If so, it's a longing that is not expressed in a Western idiom. Here, in Southern California, green is the color of winter. It is the color of the bright shoots of new grass that poke up after rains, the lush density of clover, the clean olives of the chapparal washed clean by the storms. These Western greens are clear, bright or yellow-tinged greens, greens poorly represented in your typical box of Crayolas or colored pencils. As a kid growing up in California, I was both frustrated and mystified by the crayon labeled simply "green" in the bright yellow box. It was a color I'd never seen in the trees and plants around me, a weird waxy color that seemed to have more in common with food coloring than anything alive. "Yellow-green" was adequate -- it bore some resemblance to the familiar local vegetation -- and "pine green" was acceptable too. But according to the manufacturers, neither was the essence of green, just derivatives. So I ignored the "green" and satisfied myself by drawing forests with lots of pine trees and sprigs of new grass. It was not until a few years ago, when I lived in the upper Midwest, that I finally saw "green" in anything other than man-made objects. There, the new-grown grass was that color -- and it felt weird and wrong. Where was the cheerful new-grass green of my childhood? Were generations of Midwestern children growing up looking at "yellow-green" disdainfully, or did they simply assume the universality of their "green"?
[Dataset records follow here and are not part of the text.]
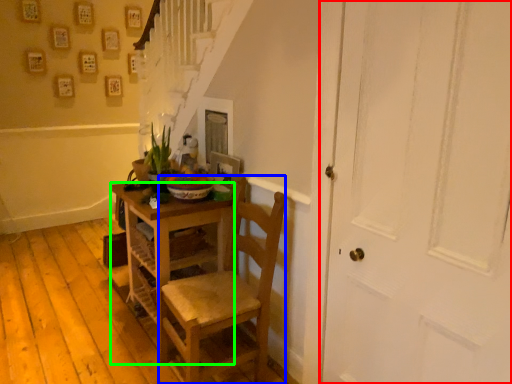 Question: Which object is positioned farthest from door (highlighted by a red box)? Select from chair (highlighted by a blue box) and desk (highlighted by a green box).

Choices:
 (A) chair
 (B) desk

Answer: (B) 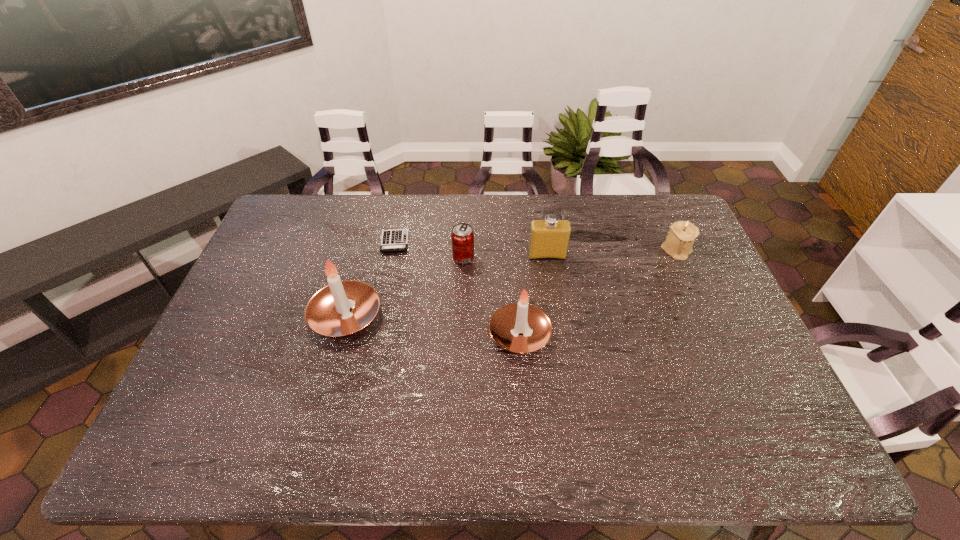 Where is `the left candle`? the left candle is located at coordinates (328, 313).

Image resolution: width=960 pixels, height=540 pixels. What are the coordinates of `the tallest object` in the screenshot? It's located at [x=328, y=313].

I want to click on the shorter candle, so click(519, 327).

Where is `calculator`? calculator is located at coordinates (392, 240).

Locate an element on the screen. This screenshot has height=540, width=960. perfume is located at coordinates (549, 238).

Locate an element on the screen. This screenshot has width=960, height=540. candle_holder is located at coordinates (679, 241).

Find the location of a particular element. This screenshot has height=540, width=960. the fourth object from right to left is located at coordinates (462, 236).

Locate an element on the screen. vacant space located on the left of the taller candle is located at coordinates (254, 315).

Identify the location of vacant space located on the back of the shorter candle. Image resolution: width=960 pixels, height=540 pixels. (514, 248).

Identify the location of free space located 0.140m on the front of the calculator. (386, 286). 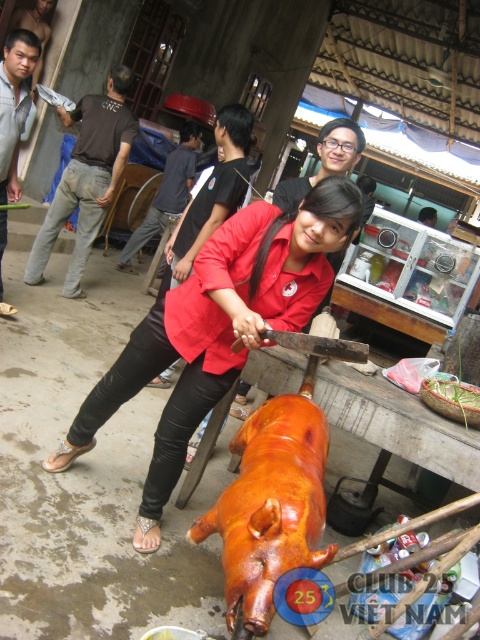 Is point (157, 513) less distant than point (163, 209)?

Yes.

Who is positioned more to the left, matte red shirt at center or dark brown leather jacket at center?

dark brown leather jacket at center is more to the left.

Is point (189, 314) behind point (160, 218)?

No, it is not.

Where is `matte red shirt at center`? matte red shirt at center is located at coordinates (217, 326).

Can you confirm if dark brown leather jacket at center is positioned to the right of smooth brown hair at center?

In fact, dark brown leather jacket at center is to the left of smooth brown hair at center.

Does dark brown leather jacket at center appear under smooth brown hair at center?

Yes.

Describe the element at coordinates (166, 193) in the screenshot. Image resolution: width=480 pixels, height=640 pixels. I see `dark brown leather jacket at center` at that location.

This screenshot has height=640, width=480. I want to click on dark brown leather jacket at center, so click(166, 193).

Consider the image. Which is more to the left, golden-brown roasted pig at center or dark brown leather jacket at center?

Positioned to the left is dark brown leather jacket at center.

In the scene shown: Which of these two, golden-brown roasted pig at center or dark brown leather jacket at center, stands taller?

With more height is dark brown leather jacket at center.

Who is more forward, (x=317, y=417) or (x=144, y=225)?

Point (x=317, y=417)

Where is `golden-brown roasted pig at center`? Image resolution: width=480 pixels, height=640 pixels. golden-brown roasted pig at center is located at coordinates tap(271, 506). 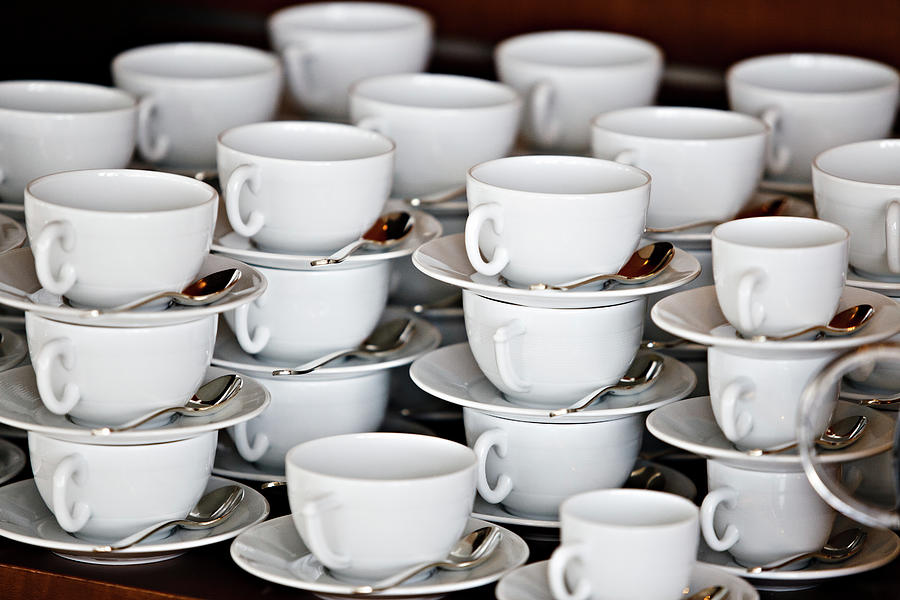 At what (x,y) coordinates should I click in order to perform the action: click on 3 cups on top of rear cup towers, top left corner. Please return your answer as a coordinate pair (x, y). Looking at the image, I should click on (82, 108), (199, 87), (355, 50). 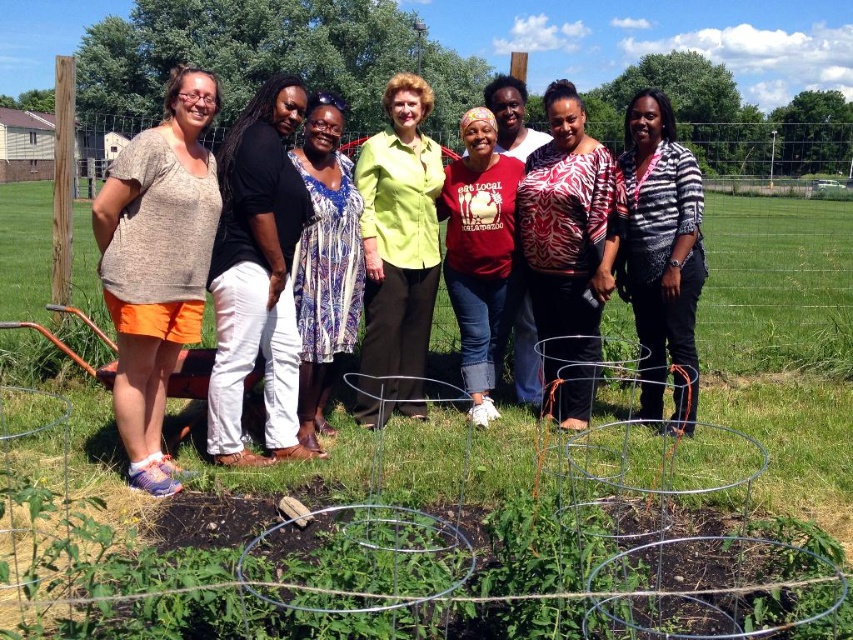 Question: Is wire mesh garden at center bigger than matte orange shorts at left?

Choices:
 (A) yes
 (B) no

Answer: (A)

Question: Which object appears closest to the camera in this image?

Choices:
 (A) matte orange shorts at left
 (B) printed fabric blouse at center
 (C) wire mesh garden at center
 (D) striped cotton shirt at center

Answer: (C)

Question: Is matte orange shorts at left wider than striped cotton shirt at center?

Choices:
 (A) no
 (B) yes

Answer: (A)

Question: Can you confirm if wire mesh garden at center is smaller than matte black shirt at center?

Choices:
 (A) yes
 (B) no

Answer: (B)

Question: Which object is closer to the camera taking this photo?

Choices:
 (A) blue printed dress at center
 (B) matte red shirt at center
 (C) wire mesh garden at center

Answer: (C)

Question: Among these objects, which one is farthest from the camera?

Choices:
 (A) green matte shirt at center
 (B) wire mesh garden at center

Answer: (A) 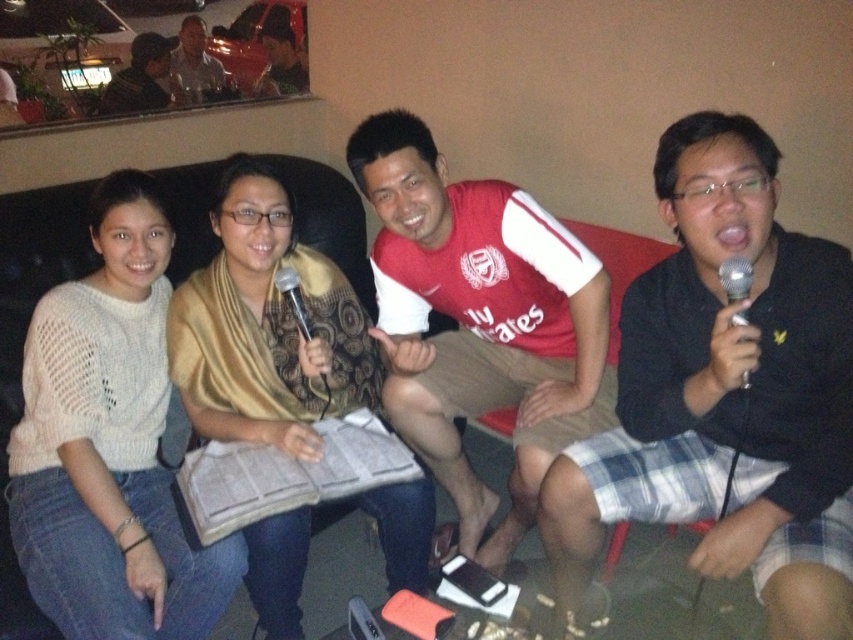 Between black fabric microphone at center and metallic silver microphone at center, which one has more height?

Standing taller between the two is black fabric microphone at center.

Is point (283, 292) behind point (289, 305)?

No, (283, 292) is in front of (289, 305).

What do you see at coordinates (294, 300) in the screenshot? I see `black fabric microphone at center` at bounding box center [294, 300].

This screenshot has height=640, width=853. I want to click on black fabric microphone at center, so click(294, 300).

Is black matte shirt at right smaller than red jersey at center?

Yes, black matte shirt at right is smaller than red jersey at center.

Between black matte shirt at right and red jersey at center, which one appears on the left side from the viewer's perspective?

From the viewer's perspective, red jersey at center appears more on the left side.

Which is in front, point (662, 436) or point (532, 365)?

Point (662, 436) is more forward.

Where is `black matte shirt at right`? This screenshot has height=640, width=853. black matte shirt at right is located at coordinates (726, 394).

Which is behind, point (180, 100) or point (292, 314)?

The point (180, 100) is more distant.

Is matte black shirt at upper left taller than metallic silver microphone at center?

Yes, matte black shirt at upper left is taller than metallic silver microphone at center.

Is point (177, 72) positioned before point (294, 296)?

No.

The image size is (853, 640). I want to click on matte black shirt at upper left, so click(x=193, y=65). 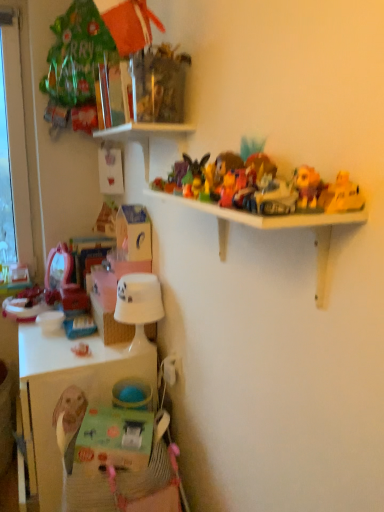 This screenshot has width=384, height=512. What are the coordinates of `free space to the left of matte pink toy at lower left, which is counted as the first toy, starting from the left` in the screenshot? It's located at (45, 352). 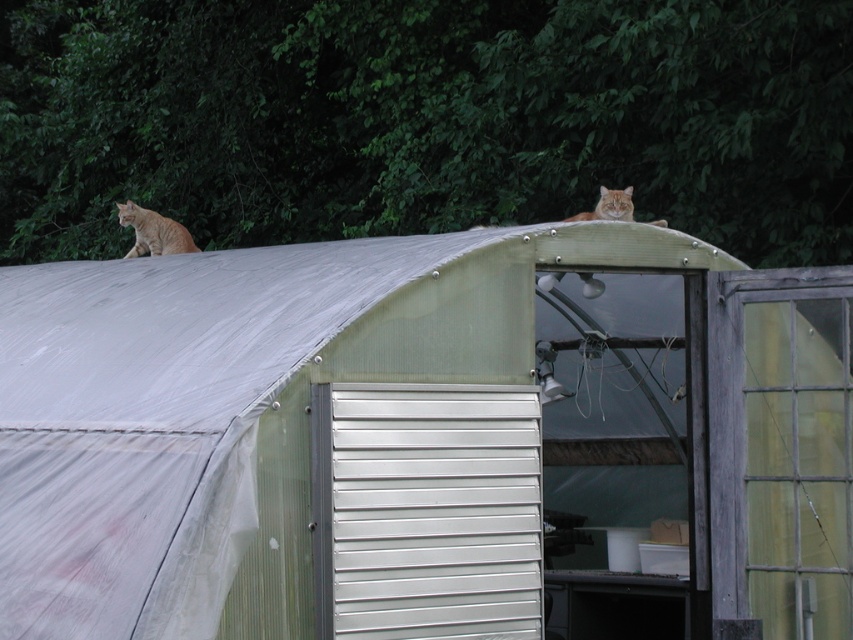 Is point (334, 499) positioned after point (126, 253)?

No, (334, 499) is closer to viewer.

Can you confirm if metallic silver hut at center is positioned to the right of orange fur cat at left?

Indeed, metallic silver hut at center is positioned on the right side of orange fur cat at left.

Is point (234, 616) positioned in front of point (134, 236)?

That is True.

Find the location of a particular element. metallic silver hut at center is located at coordinates (427, 442).

Is point (161, 246) positioned before point (567, 216)?

Yes, it is.

Is point (192, 244) positioned behind point (627, 220)?

That is True.

At what (x,y) coordinates should I click in order to perform the action: click on orange fur cat at left. Please return your answer as a coordinate pair (x, y). This screenshot has width=853, height=640. Looking at the image, I should click on (154, 230).

Between metallic silver hut at center and orange fur cat at upper center, which one has more height?

metallic silver hut at center is taller.

Can you confirm if metallic silver hut at center is positioned to the left of orange fur cat at upper center?

Indeed, metallic silver hut at center is positioned on the left side of orange fur cat at upper center.

Between point (563, 474) and point (610, 214), which one is positioned behind?

The point (563, 474) is behind.

The height and width of the screenshot is (640, 853). Identify the location of metallic silver hut at center. (427, 442). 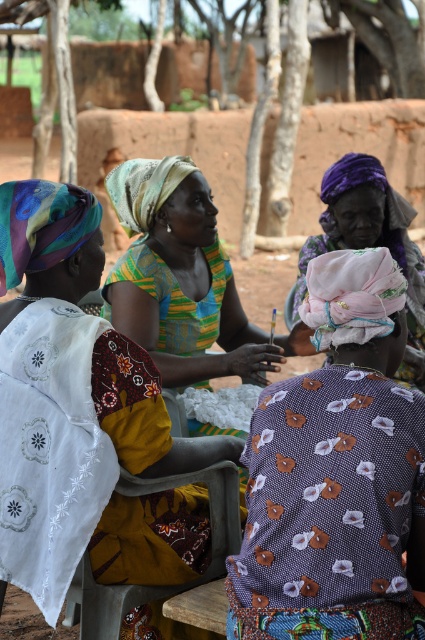 You are a photographer standing at the center of the scene. You want to capture a closeup shot of the purple printed fabric at center. Which direction should you move to get closer to it?

The purple printed fabric at center is located at point (337, 474), so you should move towards the direction of that coordinate to get closer.

Looking at the scene, which object is positioned to the right of the other between the embroidered cotton dress at left and the purple fabric headscarf at center?

The purple fabric headscarf at center is to the right of the embroidered cotton dress at left.

You are standing in the rural setting where the women are seated. There are two points marked in the image. The first point is at coordinates point (387,332) and the second is at point (328,248). Which point is closer to you?

Point (387,332) is in front of point (328,248), so it is closer to you.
This unthinking alienation of the West, its peoples and environments, from national culture, is nothing new. Explorers who first came to the West from the deep greenery of the humid East were stunned into uncomprehending silence when confronted with the red rock of the deserts, the olives of the chapparal, the duns and ochers of the California hills. They shoe-horned what they saw into pre-existing categories, and preferred to ignore the parts that spilled over the edges. Federal ignorance of local ecoscapes was profound; even knowledge of basic Western geography was flawed. (I have on occasion had to educate relatives and acquaintances who thought that living in San Diego meant that I was only a few hours' drive from the Bay Area; in my research, I came across similar ignorance in a letter from one D.C. official who wondered if San Francisco was part of the local agent's daily rounds. Similarly, I'm sure nearly everyone in the Bay Area has encountered tourists in tank tops and flip-flops freezing in "sunny" California's chilly summer fogs.) Suspicion of historic Western resentment of the federal hands that fed them is common in my field, but it's hard not to sympathize, as a Westerner myself, with that feeling of irritation with those who make decisions knowing so little about this part of the country, and, worse, not realizing the depths of their ignorance.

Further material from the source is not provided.